En El informe de la minoría (1956), Philip K. Dick describe un mundo que ha suprimido el delito gracias a “la teoría del precrimen”. Unos ordenadores registran “las palabras ininteligibles” que farfullan tres “mutantes premonitores”, estructuran ese galimatías y generan los correspondientes informes. Cuando dos de ellos anticipan una transgresión, se arresta al sospechoso antes de que pueda perpetrarla. “El precrimen ha reducido las fechorías en un 99%”, alardea John Anderton, jefe de policía y protagonista del relato. “Apenas si se dan casos de traición o asesinato”.
Suena utópico, pero de los valores políticos que más apreciamos la seguridad es probablemente el más asequible. Al Nobel Gary Becker le preguntaron hace unos años si algún día podríamos acabar con la delincuencia. “Es posible”, respondió, “pero no creo que sea deseable”. En su opinión, salía demasiado caro y la mayor parte de los regímenes optaban por buscar un equilibrio entre la ventaja de reducir los delitos y el coste que conllevaba en términos de libertad y justicia. “Y ese equilibrio se halla en un punto en el que quedan infractores sueltos”.
Xi Jinping no opina lo mismo. En la región de Sinkiang, agitada desde 2009 por el nacionalismo uigur, ha puesto en marcha un programa que, mediante análisis de datos y algoritmos, arranca de raíz cualquier conato de violencia. “En los dos últimos años”, escribe Christina Larson en la MIT Technology Review, “se han instalado miles de puntos de control en los accesos a autovías, mezquitas y centros comerciales en los que los paseantes deben identificarse. Los uigures también tienen que instalar en sus móviles aplicaciones que monitorizan sus contactos y las páginas web que visitan. Finalmente, funcionarios de policía visitan regularmente sus casas para ver cuánta gente vive en ellas, las veces que rezan al día, si han viajado al extranjero o qué libros tienen”.
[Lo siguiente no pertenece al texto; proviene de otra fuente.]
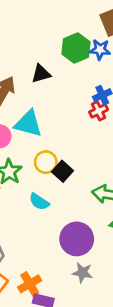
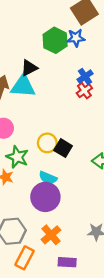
cyan triangle: (28, 124) -> (23, 86), moved
purple circle: (77, 239) -> (45, 197), moved
orange cross: (30, 284) -> (51, 235), moved

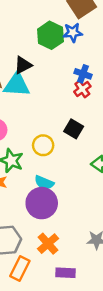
blue cross: (85, 77) -> (83, 74), turned -35
black square: (63, 148) -> (74, 129), moved

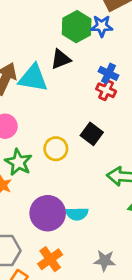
black triangle: (23, 65) -> (61, 59), moved
red cross: (82, 89) -> (106, 90), turned -35
cyan semicircle: (44, 183) -> (77, 214), moved, turned -30

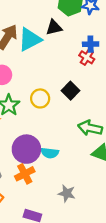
blue cross: (108, 73) -> (91, 44), turned -35
cyan triangle: (33, 78) -> (30, 39), turned -45
orange cross: (50, 259) -> (25, 174), moved

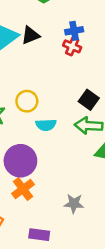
black triangle: (54, 27) -> (30, 35), moved
black square: (70, 91) -> (89, 100), moved
cyan semicircle: (50, 153) -> (46, 125), moved

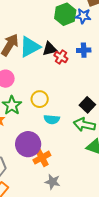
red cross: (72, 46) -> (61, 57), moved
orange cross: (23, 189) -> (42, 158), moved
gray star: (74, 204) -> (52, 182), moved

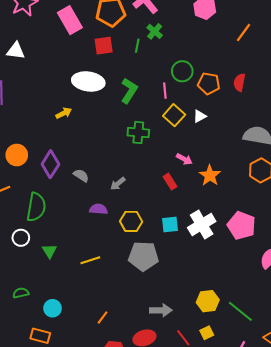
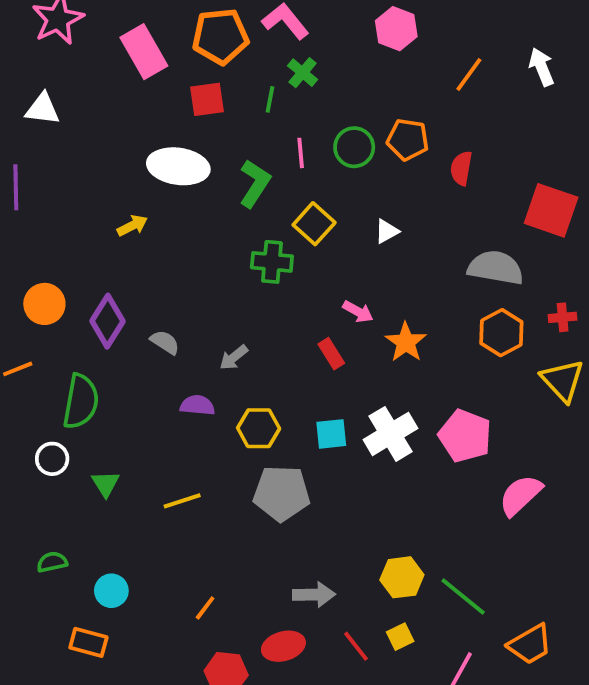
orange pentagon: (209, 84) -> (408, 140), moved
pink line: (165, 91) -> (301, 153), moved
yellow square: (174, 115) -> (314, 224), moved

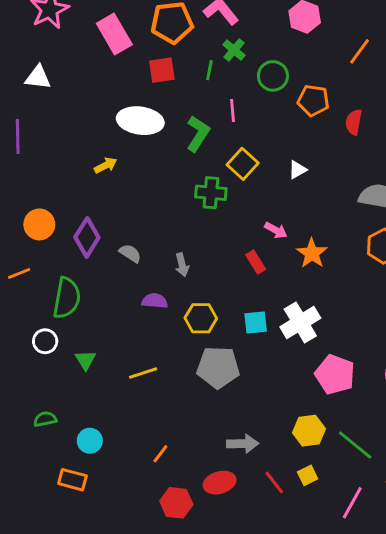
green circle: (354, 147) -> (273, 76), moved
gray arrow: (234, 357) -> (182, 265), turned -65
pink pentagon: (465, 436) -> (335, 374), moved

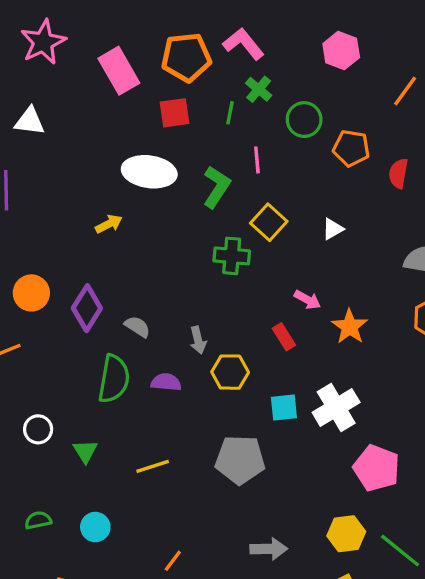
green semicircle: (67, 298) -> (114, 379), moved
yellow hexagon: (201, 318) -> (230, 372), moved
cyan circle: (90, 441) -> (95, 527), moved

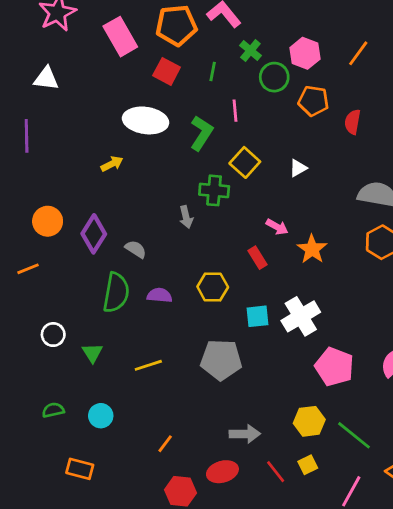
pink hexagon: (341, 51) -> (305, 53), moved
green cross: (259, 89) -> (250, 51), moved
red square: (174, 113) -> (167, 71), turned 36
gray arrow: (198, 340) -> (186, 217), moved

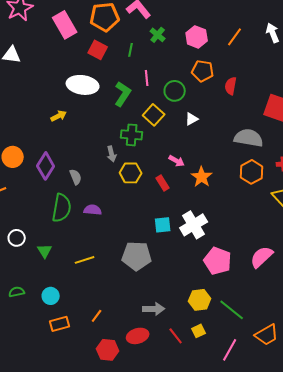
green circle: (274, 77) -> (175, 91), moved
gray semicircle: (136, 249) -> (76, 177), turned 35
yellow hexagon: (213, 287) -> (131, 173), moved
orange rectangle: (80, 469) -> (60, 324), moved, turned -30

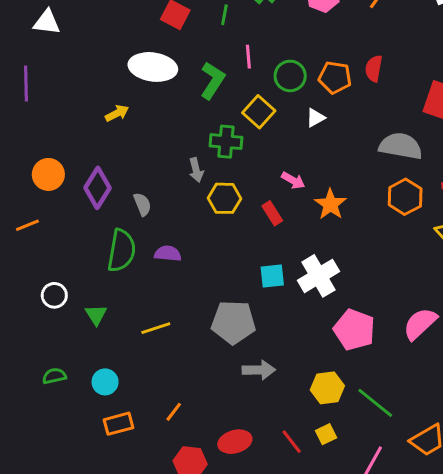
orange pentagon: (203, 71) -> (335, 77), moved
gray arrow: (154, 309) -> (259, 370), moved

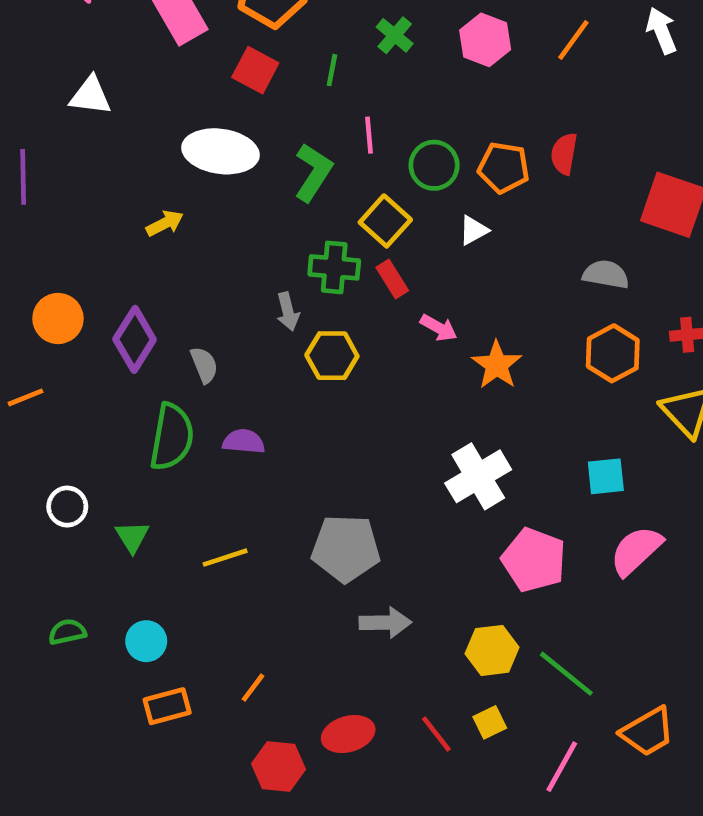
white triangle: (47, 22) -> (90, 96), moved
gray semicircle: (401, 146) -> (606, 274), size x0.7
red rectangle: (272, 213) -> (392, 279), moved
cyan square: (272, 276) -> (606, 476), moved

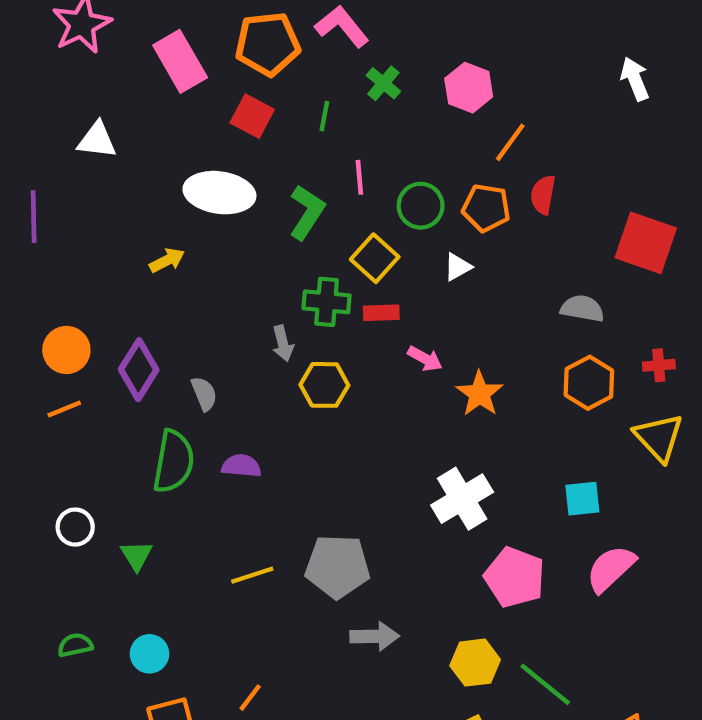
orange line: (573, 40) -> (510, 142), moved
red rectangle: (392, 279) -> (381, 313), turned -60
orange line: (25, 397) -> (64, 409), moved
yellow line: (225, 558) -> (252, 575), moved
Como en la ficción de Philip K. Dick, este torrente caótico de información es procesado y estructurado por unos potentes ordenadores, que predicen quién puede suponer una amenaza. “Aunque se ignoran los detalles del algoritmo”, sigue Larson, “se sospecha que alerta de comportamientos como la visita a una mezquita concreta, la compra de cantidades excesivas de gasolina o la recepción de llamadas o correos del exterior. Los ciudadanos señalados reciben la visita de la policía, que puede detenerlos e internarlos en prisión o en campos de reeducación”, donde se les “instila patriotismo y desaprenden creencias religiosas”.
¿Y qué tal funciona? En las ciudades de Sinkiang no se mueve, desde luego, ni un papel. Apenas si se dan casos de traición y crimen. Emily Feng, una periodista del Financial Times que visitó Kashgar en junio, tituló su crónica “¿Dónde se ha metido la gente?” Xi considerará esa paz una prueba más del dominio alcanzado por China en inteligencia artificial, pero el relato de Dick apunta algunas limitaciones de la teoría del precrimen. Cuando arranca la acción, dos mutantes generan una predicción en la que Anderton mata a un militar al que no ha visto en su vida. El jefe de policía comprende en seguida que está siendo víctima de un complot para arrebatarle el cargo y, al exponérselo a su esposa, esta observa cándidamente: “Me gustaría saber cuántas veces habrá ocurrido esto antes […]. Tal vez una enorme cantidad de reclusos están en tu misma situación”.
Es lo que ocurre cuando no hace falta cuerpo del delito para que haya delito. “En nuestra sociedad”, admite Anderton, “no tenemos grandes crímenes, pero tenemos un centro de detención lleno de criminales. […] Nosotros afirmamos que son culpables. Y ellos, a su vez, insisten en que son inocentes. Y en cierto sentido lo son”.